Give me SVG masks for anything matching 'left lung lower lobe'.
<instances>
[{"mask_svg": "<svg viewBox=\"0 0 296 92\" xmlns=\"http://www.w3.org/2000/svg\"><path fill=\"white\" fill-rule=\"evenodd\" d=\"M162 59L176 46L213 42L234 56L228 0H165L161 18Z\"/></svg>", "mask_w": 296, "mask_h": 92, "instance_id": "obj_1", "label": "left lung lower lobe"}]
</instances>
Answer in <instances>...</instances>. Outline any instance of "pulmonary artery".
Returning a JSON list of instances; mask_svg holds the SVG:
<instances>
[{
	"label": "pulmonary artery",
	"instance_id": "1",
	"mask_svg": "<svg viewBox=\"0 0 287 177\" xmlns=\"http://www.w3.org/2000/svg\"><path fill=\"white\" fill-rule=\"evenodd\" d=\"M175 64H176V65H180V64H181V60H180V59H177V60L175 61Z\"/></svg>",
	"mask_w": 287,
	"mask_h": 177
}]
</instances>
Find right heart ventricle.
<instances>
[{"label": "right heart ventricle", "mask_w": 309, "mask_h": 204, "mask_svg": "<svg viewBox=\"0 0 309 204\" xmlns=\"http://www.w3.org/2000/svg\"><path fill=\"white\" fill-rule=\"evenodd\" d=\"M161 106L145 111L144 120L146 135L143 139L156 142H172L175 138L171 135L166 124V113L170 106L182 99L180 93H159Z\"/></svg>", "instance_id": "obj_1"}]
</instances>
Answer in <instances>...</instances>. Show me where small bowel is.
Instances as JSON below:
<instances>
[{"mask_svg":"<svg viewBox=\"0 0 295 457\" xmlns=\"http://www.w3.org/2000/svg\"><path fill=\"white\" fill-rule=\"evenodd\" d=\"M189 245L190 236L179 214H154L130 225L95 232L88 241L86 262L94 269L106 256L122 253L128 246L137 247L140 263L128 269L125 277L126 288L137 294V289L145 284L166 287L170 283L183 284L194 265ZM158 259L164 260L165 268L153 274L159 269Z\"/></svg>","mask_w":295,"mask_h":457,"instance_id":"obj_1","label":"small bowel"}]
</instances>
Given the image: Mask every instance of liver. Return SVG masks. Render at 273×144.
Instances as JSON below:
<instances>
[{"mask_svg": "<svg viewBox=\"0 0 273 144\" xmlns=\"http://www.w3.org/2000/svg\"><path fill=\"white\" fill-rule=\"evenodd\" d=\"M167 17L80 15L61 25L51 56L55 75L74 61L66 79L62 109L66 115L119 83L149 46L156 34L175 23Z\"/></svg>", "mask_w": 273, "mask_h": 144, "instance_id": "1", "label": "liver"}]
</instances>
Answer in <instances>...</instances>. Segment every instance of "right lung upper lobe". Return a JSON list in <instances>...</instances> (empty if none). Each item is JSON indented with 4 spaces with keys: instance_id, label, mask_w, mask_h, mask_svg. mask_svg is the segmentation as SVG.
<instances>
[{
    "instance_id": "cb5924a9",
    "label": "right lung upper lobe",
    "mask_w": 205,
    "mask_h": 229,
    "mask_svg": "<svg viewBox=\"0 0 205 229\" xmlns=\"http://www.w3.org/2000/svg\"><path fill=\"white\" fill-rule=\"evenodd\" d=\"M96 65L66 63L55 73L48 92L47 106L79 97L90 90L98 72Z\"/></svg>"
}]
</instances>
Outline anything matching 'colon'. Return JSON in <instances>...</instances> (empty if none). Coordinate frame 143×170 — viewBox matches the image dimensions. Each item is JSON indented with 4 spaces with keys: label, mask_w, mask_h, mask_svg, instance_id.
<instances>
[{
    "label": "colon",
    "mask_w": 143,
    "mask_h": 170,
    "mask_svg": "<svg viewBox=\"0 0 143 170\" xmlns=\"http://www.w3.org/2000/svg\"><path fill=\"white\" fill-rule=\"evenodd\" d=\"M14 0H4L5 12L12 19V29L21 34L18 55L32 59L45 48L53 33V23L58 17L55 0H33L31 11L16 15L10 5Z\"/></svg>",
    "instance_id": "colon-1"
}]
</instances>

::::

TASK STATEMENT - Everything from the line containing "Outline anything matching" through the last line of the records must be given again exactly; leave out all other lines.

REPLY -
Outline anything matching 'colon'. Return JSON in <instances>...</instances> (empty if none). Coordinate frame 143×170 — viewBox matches the image dimensions. Each item is JSON indented with 4 spaces with keys: label, mask_w, mask_h, mask_svg, instance_id.
<instances>
[{
    "label": "colon",
    "mask_w": 143,
    "mask_h": 170,
    "mask_svg": "<svg viewBox=\"0 0 143 170\" xmlns=\"http://www.w3.org/2000/svg\"><path fill=\"white\" fill-rule=\"evenodd\" d=\"M14 0H4L5 12L12 19V29L21 34L18 55L32 59L45 48L53 33V23L58 17L55 0H33L31 11L16 15L10 5Z\"/></svg>",
    "instance_id": "colon-1"
}]
</instances>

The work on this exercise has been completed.